Your monthly reminder that Labour lost votes the last election and only won because Reform split the right wing vote. The country is moving solidly to the far right, along with the rest of the world. Calls to implement more radical left wing policies from Labour may mean we get the worst of all options...

[–] [email protected] 15 points 3 days ago (2 children)

This Labour government won’t implement leftwing policies. But calls for those are certainly not the cause for this shift to the extreme right.

[–] [email protected] 10 points 3 days ago* (last edited 3 days ago) (1 children)

Labour are pretty damn far from being socialist, but to say they won't implement any leftwing policies isn't particularly true, surely?

There's rail renationalisation, a nationalised energy firm, there's an increase in workers' rights, there's the windfall energy tax, social care reforms, actually taxing the wealthiest farmland owners, etc.

Far more could be done, and some other aspects of their government is basically just more of the same, but it's unhelpful to pretend there's no left-wing policies coming from them.
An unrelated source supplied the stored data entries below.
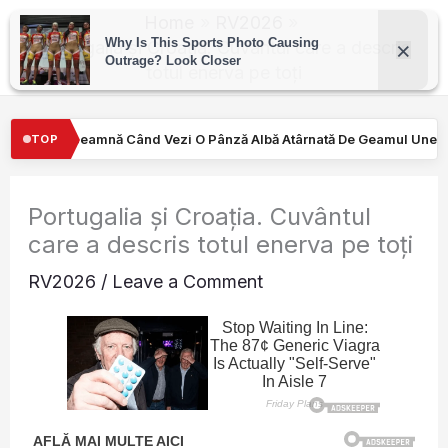
Skip
Home
RV2026
to
Portugalia și Croația. Cuvântul care a descris
totul enerva pe toți
content
ânză Albă Atârnată De Geamul Unei Mașini. Semnalul…
Turiştilor
TOP
Portugalia și Croația. Cuvântul
care a descris totul enerva pe toți
RV2026
/
Leave a Comment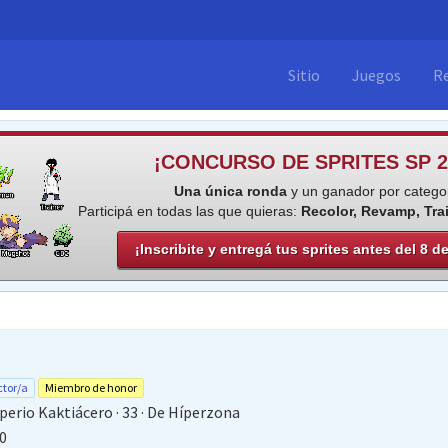
Sitio
Juegos
R
¡CONCURSO DE SPRITES SP 2
Una única ronda
y un ganador por categor
Participá en todas las que quieras:
Recolor, Revamp, Tra
¡Inscribite y entregá tus sprites antes del 8 d
tor/a
Miembro de honor
mperio Kaktiácero
·
33
·
De
Híperzona
0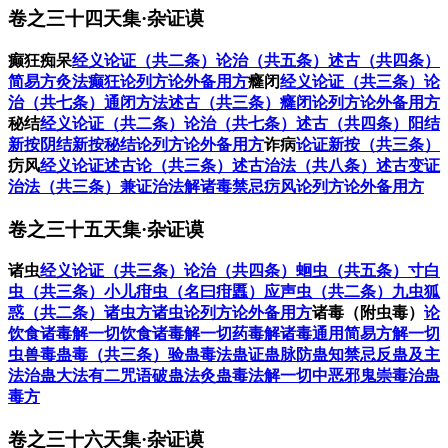
卷之三十四天集·杂证谟
癫狂痴呆
经义
论证（共二条）
论治（共五条）
述古（共四条）
简易方
灸法
癫狂论列方
论外备用方
癃闭
经义
论证（共三条）
论
治（共七条）
通闭方法
述古（共三条）
癃闭论列方
论外备用方
秘结
经义
论证（共二条）
论治（共七条）
述古（共四条）
阳结
新按
阴结新按
秘结论列方
论外备用方
诈病
论证
新按（共三条）
疠风
经义
论证
述古论（共三条）
述古治法（共八条）
述古变证
治法（共三条）
兼证治法
解诸毒
禁忌
疠风论列方
论外备用方
卷之三十五天集·杂证谟
诸虫
经义
论证（共三条）
论治（共四条）
蛔虫（共五条）
寸白
虫（共三条）
小儿疳虫（名曰疳䘌）
应声虫（共二条）
九虫
狐
惑（共二条）
诸虫方
诸虫论列方
论外备用方
诸毒（附虫毒）
论
饮食诸毒
解一切饮食诸毒
解一切药毒
解诸毒通用简易方
解一切
虫兽毒
蛊毒（共三条）
验蛊毒法
蛊证
蛊脉
防蛊
知禁忌
反蛊及主
法
治蛊大法有二
咒语破蛊法
灸蛊毒法
解一切中恶邪鬼崇毒
治蛊
毒方
卷之三十六天集·杂证谟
[–] [email protected] 4 points 3 days ago

You’re right. These are leftwing policies. Especially in relation to where the middle is right now. But on the one hand these are being implemented by a faction within Labour that is continuously shrinking, and on the other pale against what is being considered priority across the board now: Subordinating everything to the divine prospect of growth. Look at the AI initiative for example, it’s ludicrous.

[–] [email protected] 3 points 3 days ago (1 children)
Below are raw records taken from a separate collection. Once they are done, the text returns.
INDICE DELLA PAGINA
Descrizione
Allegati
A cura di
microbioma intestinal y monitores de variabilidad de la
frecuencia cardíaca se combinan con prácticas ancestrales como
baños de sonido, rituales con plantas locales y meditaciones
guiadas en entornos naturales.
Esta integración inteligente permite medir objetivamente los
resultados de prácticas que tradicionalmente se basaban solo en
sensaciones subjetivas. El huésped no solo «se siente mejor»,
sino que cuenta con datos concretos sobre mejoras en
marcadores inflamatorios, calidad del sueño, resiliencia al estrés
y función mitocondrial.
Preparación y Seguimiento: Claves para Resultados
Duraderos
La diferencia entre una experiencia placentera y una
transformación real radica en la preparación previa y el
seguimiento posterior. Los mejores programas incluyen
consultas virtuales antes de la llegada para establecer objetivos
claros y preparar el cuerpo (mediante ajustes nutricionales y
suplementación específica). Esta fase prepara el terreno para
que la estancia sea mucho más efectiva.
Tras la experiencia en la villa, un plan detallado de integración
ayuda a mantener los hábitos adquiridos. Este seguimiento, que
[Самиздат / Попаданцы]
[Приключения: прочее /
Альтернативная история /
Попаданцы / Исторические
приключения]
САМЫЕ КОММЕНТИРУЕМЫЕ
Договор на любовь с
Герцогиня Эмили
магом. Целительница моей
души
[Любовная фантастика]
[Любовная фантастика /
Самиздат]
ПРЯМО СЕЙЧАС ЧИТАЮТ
Much as I'd like more left-wing policies from Labour (or whoever!), the fact is just over 51% of thr UK population favour far right policies. Do we stick to our guns and lose the next election? Will a more radical left idealogy somehow persuade those voting for reform to vote Labour instead?

Look back to the hatchet job done on Jeremy Corbyn. He had his issues, for sure, but the right wing has spent the last decades fine tuning their political warfare. For Corbyn, it was that he supported Palestine. For Kamela, it was she didn't support Palestine. I get what you are saying, but this perfect-or-nothing attitude landed the US with Trump. And the rightnwing know the left loves to find an excuse to not vote and leverage that over and over again. If we want to stop the fascists, we need to wake up to the way we are being manipulated.

[–] [email protected] 3 points 3 days ago

I am not so sure. I think people were much more inclined to vote left, had Labour (and the Left internationally as well) mobilised opposition to the radical neoliberal agenda of the last fucking! 40years. Instead they went with it and moved the Overton Window by a lot. It’s difficult to come back from that of course. 8 years ago under Corbyn they tried though and were really successful. If I am not mistaken Corbyn got more votes than Starmer. They were just unlucky at the time. With Brexit and Boris and all that shit. But I am not sure whether the rightwing media and public are responsible for the purge of actual leftwing politicians inside Labour. To me it seems, the old guard of Labour undertook that purge. Picking some young ambitious wanker to come up with an idea of how to get rid of the business damaging lefties. And here we are.

I also don’t think Palestine was really in any way responsible for the outcome in the US elections.

[–] [email protected] 6 points 2 days ago

Mmm https://en.wikipedia.org/wiki/2024_United_Kingdom_general_election#Results

Con + Reform was 38% of vote. Lab + Lib + Green + SNP + Plaid was 54.5% of the vote.

The country pretty much always is progressive. It's just the progressive vote is more split.

If we didn't have FPTP it would all be so different.